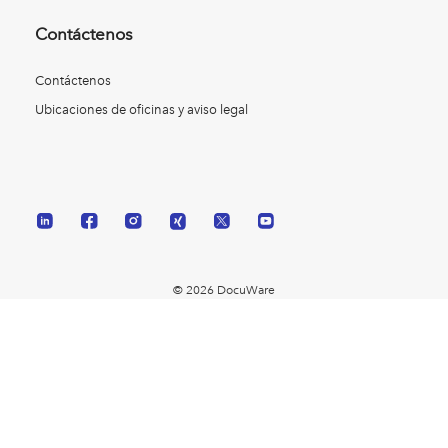
Contáctenos
Contáctenos
Ubicaciones de oficinas y aviso legal
© 2026 DocuWare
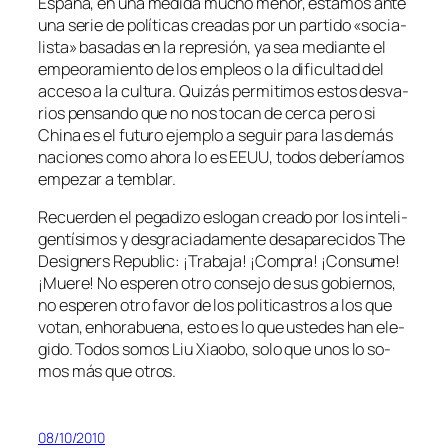
España, en una me­di­da mu­cho me­nor, es­ta­mos an­te
una se­rie de po­lí­ti­cas crea­das por un par­ti­do «so­cia­
lis­ta» ba­sa­das en la re­pre­sión, ya sea me­dian­te el
em­peo­ra­mien­to de los em­pleos o la di­fi­cul­tad del
ac­ce­so a la cul­tu­ra. Quizás per­mi­ti­mos es­tos des­va­
rios pen­san­do que no nos to­can de cer­ca pe­ro si
China es el fu­tu­ro ejem­plo a se­guir pa­ra las de­más
na­cio­nes co­mo aho­ra lo es EEUU, to­dos de­be­ría­mos
em­pe­zar a temblar.
Recuerden el pe­ga­di­zo es­lo­gan crea­do por los in­te­li­
gen­tí­si­mos y des­gra­cia­da­men­te des­apa­re­ci­dos The
Designers Republic: ¡Trabaja! ¡Compra! ¡Consume!
¡Muere! No es­pe­ren otro con­se­jo de sus go­bier­nos,
no es­pe­ren otro fa­vor de los po­li­ti­cas­tros a los que
vo­tan, en­ho­ra­bue­na, es­to es lo que us­te­des han ele­
gi­do. Todos so­mos Liu Xiaobo, so­lo que unos lo so­
mos más que otros.
08/10/2010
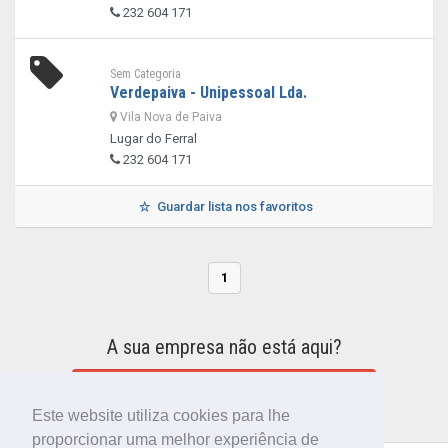
232 604 171
Sem Categoria
Verdepaiva - Unipessoal Lda.
Vila Nova de Paiva
Lugar do Ferral
232 604 171
Guardar lista nos favoritos
1
A sua empresa não está aqui?
INCLUIR A SUA EMPRESA NO DIRETÓRIO
Este website utiliza cookies para lhe
proporcionar uma melhor experiência de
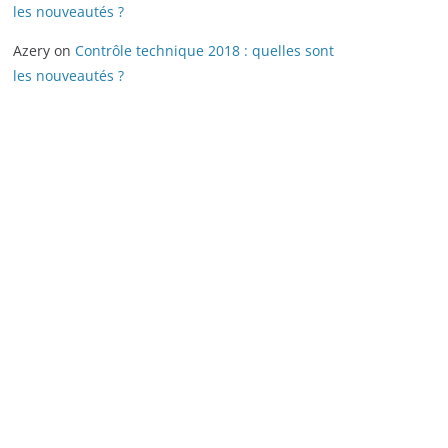
les nouveautés ?
Azery
on
Contrôle technique 2018 : quelles sont
les nouveautés ?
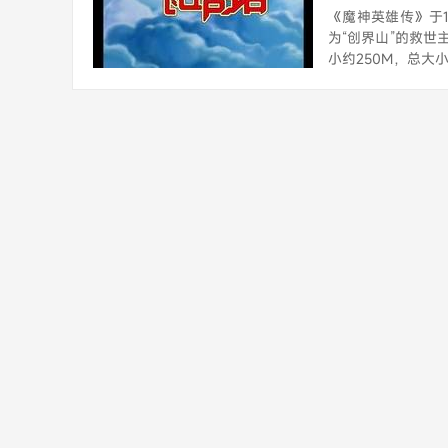
《魔神英雄传》于1
为“创界山”的救世
小约250M，总大小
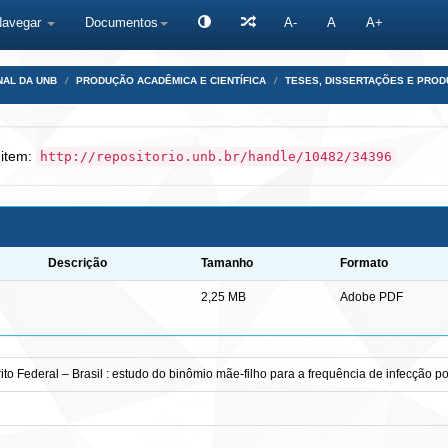
Navegar
Documentos
A-
A
A+
NAL DA UNB
PRODUÇÃO ACADÊMICA E CIENTÍFICA
TESES, DISSERTAÇÕES E PRO
 item:
http://repositorio.unb.br/handle/10482/34396
Descrição
Tamanho
Formato
2,25 MB
Adobe PDF
ito Federal – Brasil : estudo do binômio mãe-filho para a frequência de infecção 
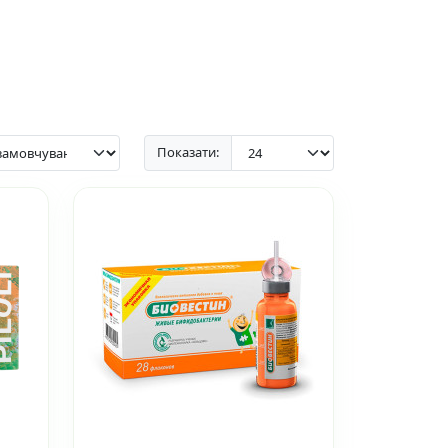
Показати:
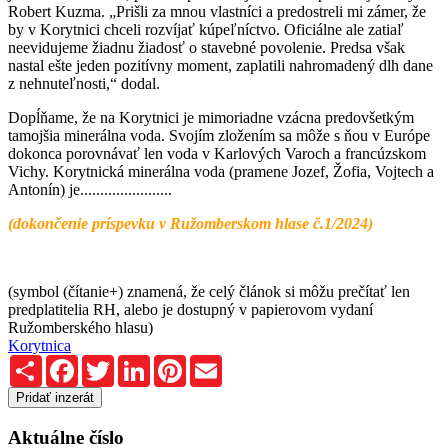
Robert Kuzma. „Prišli za mnou vlastníci a predostreli mi zámer, že
by v Korytnici chceli rozvíjať kúpeľníctvo. Oficiálne ale zatiaľ
neevidujeme žiadnu žiadosť o stavebné povolenie. Predsa však
nastal ešte jeden pozitívny moment, zaplatili nahromadený dlh dane
z nehnuteľnosti,“ dodal.
Dopĺňame, že na Korytnici je mimoriadne vzácna predovšetkým
tamojšia minerálna voda. Svojím zložením sa môže s ňou v Európe
dokonca porovnávať len voda v Karlových Varoch a francúzskom
Vichy.
Korytnická minerálna voda (pramene Jozef, Žofia, Vojtech a
Antonín) je.......................
(dokončenie príspevku v Ružomberskom hlase č.1/2024)
(symbol (čítanie+) znamená, že celý článok si môžu prečítať len
predplatitelia RH, alebo je dostupný v papierovom vydaní
Ružomberského hlasu)
Korytnica
Zdieľaj
Facebook
Twitter
LinkedIn
Pinterest
Email
Pridať inzerát
Aktuálne číslo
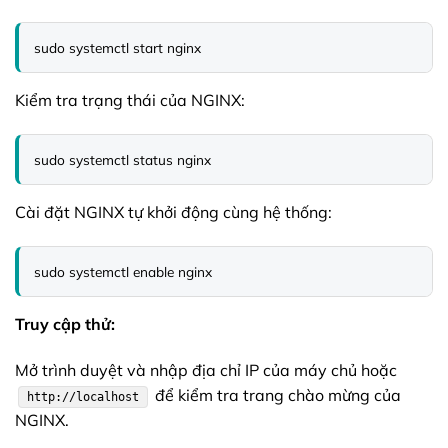
sudo systemctl start nginx
Kiểm tra trạng thái của NGINX:
sudo systemctl status nginx
Cài đặt NGINX tự khởi động cùng hệ thống:
sudo systemctl enable nginx
Truy cập thử:
Mở trình duyệt và nhập địa chỉ IP của máy chủ hoặc
để kiểm tra trang chào mừng của
http://localhost
NGINX.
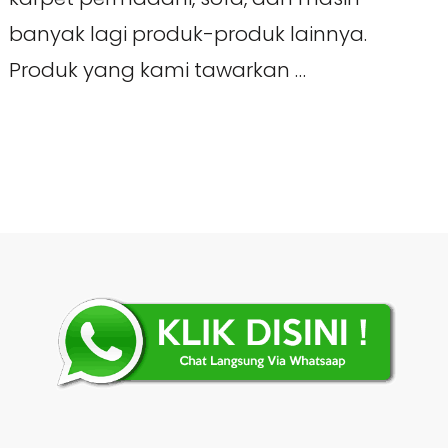
banyak lagi produk-produk lainnya.
Produk yang kami tawarkan …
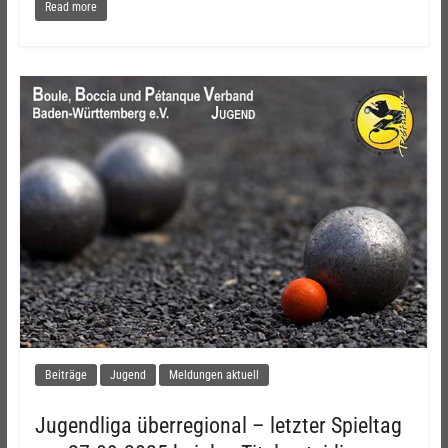
Read more
Beiträge
Jugend
Meldungen aktuell
Jugendliga überregional – letzter Spieltag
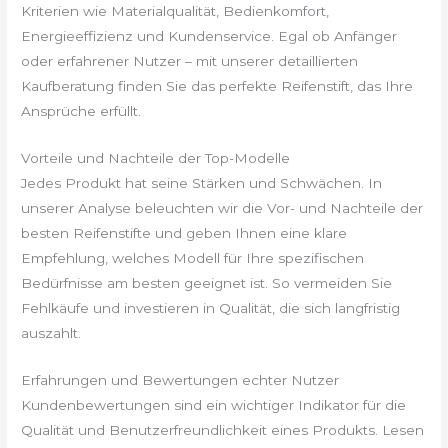
Kriterien wie Materialqualität, Bedienkomfort,
Energieeffizienz und Kundenservice. Egal ob Anfänger
oder erfahrener Nutzer – mit unserer detaillierten
Kaufberatung finden Sie das perfekte Reifenstift, das Ihre
Ansprüche erfüllt.
Vorteile und Nachteile der Top-Modelle
Jedes Produkt hat seine Stärken und Schwächen. In
unserer Analyse beleuchten wir die Vor- und Nachteile der
besten Reifenstifte und geben Ihnen eine klare
Empfehlung, welches Modell für Ihre spezifischen
Bedürfnisse am besten geeignet ist. So vermeiden Sie
Fehlkäufe und investieren in Qualität, die sich langfristig
auszahlt.
Erfahrungen und Bewertungen echter Nutzer
Kundenbewertungen sind ein wichtiger Indikator für die
Qualität und Benutzerfreundlichkeit eines Produkts. Lesen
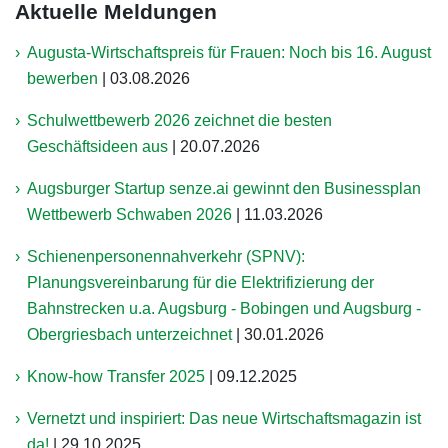
Aktuelle Meldungen
Augusta-Wirtschaftspreis für Frauen: Noch bis 16. August
bewerben
|
03.08.2026
Schulwettbewerb 2026 zeichnet die besten
Geschäftsideen aus
|
20.07.2026
Augsburger Startup senze.ai gewinnt den Businessplan
Wettbewerb Schwaben 2026
|
11.03.2026
Schienenpersonennahverkehr (SPNV):
Planungsvereinbarung für die Elektrifizierung der
Bahnstrecken u.a. Augsburg - Bobingen und Augsburg -
Obergriesbach unterzeichnet
|
30.01.2026
Know-how Transfer 2025
|
09.12.2025
Vernetzt und inspiriert: Das neue Wirtschaftsmagazin ist
da!
|
29.10.2025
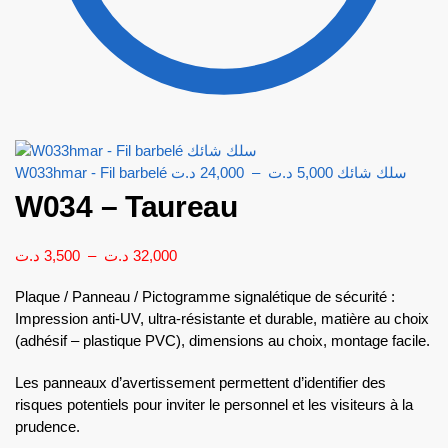
د.ت
24,000
–
د.ت
5,000
W033hmar - Fil barbelé سلك شائك
W034 – Taureau
د.ت
3,500
–
د.ت
32,000
Plaque / Panneau / Pictogramme signalétique de sécurité :
Impression anti-UV, ultra-résistante et durable, matière au choix
(adhésif – plastique PVC), dimensions au choix, montage facile.
Les panneaux d’avertissement permettent d’identifier des
risques potentiels pour inviter le personnel et les visiteurs à la
prudence.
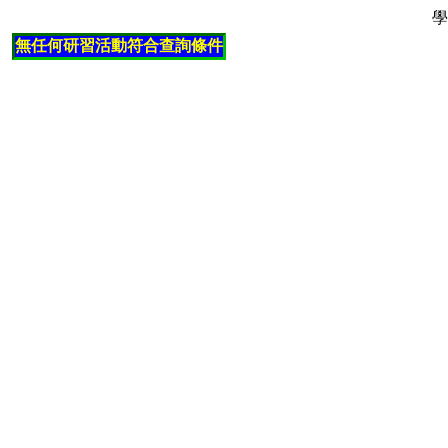
學
無任何研習活動符合查詢條件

┄┄┄┄┄┄┄┄┄┄

Work task »
Please report all lines in the entries where "sudo" appears.

Problem solution »
sudo systemctl start nginx
sudo systemctl status nginx
sudo systemctl enable nginx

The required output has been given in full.